Il s’agit aussi de saisir les opportunités qu’offre le BIOMÉDICAL. Il est possible aujourd’hui pour un homme de vivre, alors que son cœur est mort. Un homme greffé ou appareillé est quand même avant tout un homme en bonne santé tout autant qu’un porteur de lunettes ou une femme sous pilule.
Notre faiblesse réside plutôt dans le fait que nous avons acquis une nouvelle PUISSANCE et pas assez de MAÎTRISE de ces nouvelles potentialités.
Et pourquoi ?
Parce que nous sommes englués dans une morale désuète, dit Michel Puech, dans une éthique ou des idéologies qui ont pris quelques trains de retard sur l’évolution de nos savoirs.
Il en donne deux exemples (p. 300).
Le premier concerne les embryons congelés produits par les nouvelles méthodes de reproduction artificielle et qui sont sans « projet parental ». Au nom d’une idéologie religieuse on doit les mettre à la poubelle plutôt que d’en extraire des cellules qui seraient utiles pour la thérapeutique ou la recherche. Et à l’auteur de demander : « à quand les cimetières pour embryons ? »

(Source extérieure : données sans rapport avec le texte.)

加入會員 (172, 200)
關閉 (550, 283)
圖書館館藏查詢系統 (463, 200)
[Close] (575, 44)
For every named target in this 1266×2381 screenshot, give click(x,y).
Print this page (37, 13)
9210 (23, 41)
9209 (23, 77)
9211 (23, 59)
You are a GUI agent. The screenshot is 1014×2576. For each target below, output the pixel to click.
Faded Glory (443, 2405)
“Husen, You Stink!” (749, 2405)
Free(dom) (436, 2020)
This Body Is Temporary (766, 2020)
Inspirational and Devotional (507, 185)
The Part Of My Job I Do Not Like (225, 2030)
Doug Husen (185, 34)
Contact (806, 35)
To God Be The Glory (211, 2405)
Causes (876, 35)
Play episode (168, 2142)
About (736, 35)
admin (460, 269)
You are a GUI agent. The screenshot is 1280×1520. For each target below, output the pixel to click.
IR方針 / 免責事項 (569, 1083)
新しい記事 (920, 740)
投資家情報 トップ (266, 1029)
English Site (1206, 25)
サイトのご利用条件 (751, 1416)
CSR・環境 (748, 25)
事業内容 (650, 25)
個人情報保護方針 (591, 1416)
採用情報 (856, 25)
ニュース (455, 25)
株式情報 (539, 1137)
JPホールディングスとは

Le 2e exemple concerne le secret médical enseigné aux étudiants de médecine en cours d’éthique : on prend comme cas de figure un médecin qui auraient comme patients à la fois un homme séropositif et sa femme. Mais il est interdit au médecin de violer le secret médical, même s’il s’agit de sauver la vie de son épouse en la mettant en garde contre son mari porteur du virus du SIDA.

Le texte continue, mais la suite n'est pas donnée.